Last week, Vancouver-based architect Bing Thom, who designed the nearby Arena Stage on the waterfront, showed a model of the Randall project to residents and neighbors who live near the site at I and Half streets SW.

He also released a more detailed plan for the complex’s reuse, which includes museum space, residential units and two culinary wings that might be devoted to a restaurant and cooking school. A large auditorium wing could become a dining room. The most innovative idea in the mix would be “culinary incubators,” small pop-up style restaurants run for discrete periods of time by top young chefs.

The current scheme does not include a hotel, which had been discussed as a possible anchor for the development in earlier iterations.

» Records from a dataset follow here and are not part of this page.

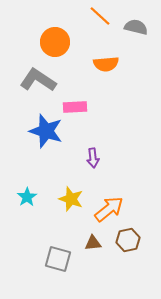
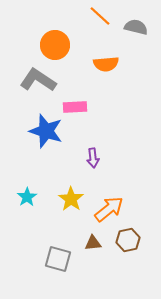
orange circle: moved 3 px down
yellow star: rotated 15 degrees clockwise
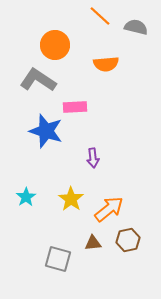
cyan star: moved 1 px left
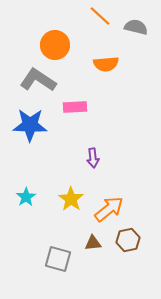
blue star: moved 16 px left, 6 px up; rotated 16 degrees counterclockwise
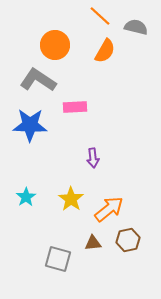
orange semicircle: moved 1 px left, 13 px up; rotated 55 degrees counterclockwise
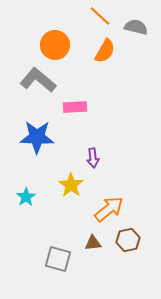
gray L-shape: rotated 6 degrees clockwise
blue star: moved 7 px right, 12 px down
yellow star: moved 14 px up
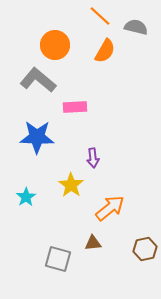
orange arrow: moved 1 px right, 1 px up
brown hexagon: moved 17 px right, 9 px down
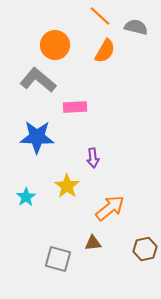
yellow star: moved 4 px left, 1 px down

Like another plan devised back when the Corcoran Gallery of Art owned the building and hoped to develop an extension of its campus, Thom’s plan calls for preservation of the historic main buildings, the first of which opened in 1906, but would demolish wings added later and not deemed historic. New construction would create a block-size complex with interior courtyard and townhouse residential units facing both the street and courtyard. One goal is to enliven the H and I streets, especially the former, which was partially closed as the neighborhood evolved over the years.

“We’re really trying to start respecting these corridors as streets,” said Michael Heeney, a principal and executive director of Bing Thom Architects.

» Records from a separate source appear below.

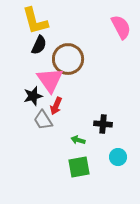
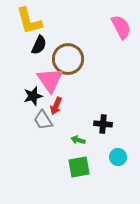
yellow L-shape: moved 6 px left
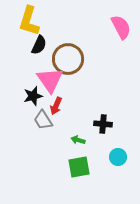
yellow L-shape: rotated 32 degrees clockwise
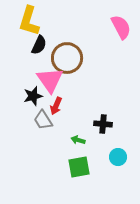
brown circle: moved 1 px left, 1 px up
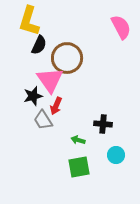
cyan circle: moved 2 px left, 2 px up
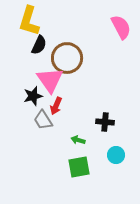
black cross: moved 2 px right, 2 px up
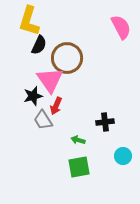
black cross: rotated 12 degrees counterclockwise
cyan circle: moved 7 px right, 1 px down
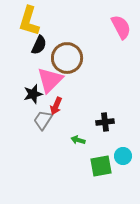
pink triangle: rotated 20 degrees clockwise
black star: moved 2 px up
gray trapezoid: rotated 65 degrees clockwise
green square: moved 22 px right, 1 px up
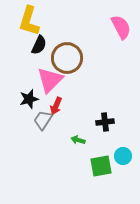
black star: moved 4 px left, 5 px down
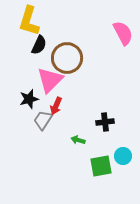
pink semicircle: moved 2 px right, 6 px down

New museum space would be included in the middle of the three historic buildings and in a new volume added behind it in the courtyard. The development is being led by a partnership between the D.C.-based Telesis, which specializes in unconventional urban redevelopment projects, and the Rubell family, who also own the nearby Skyline Hotel. The museum space would house art from the Rubell family collection, giving the Miami-based entrepreneurs a major foothold in the cultural life of the nation’s capital.

Details about how the final building would look are still sketchy at this point. Heeney said there isn’t a final price tag yet for the project, but it would include a half million square feet of finished space. He says he hopes to submit a plan to the District in the next few months.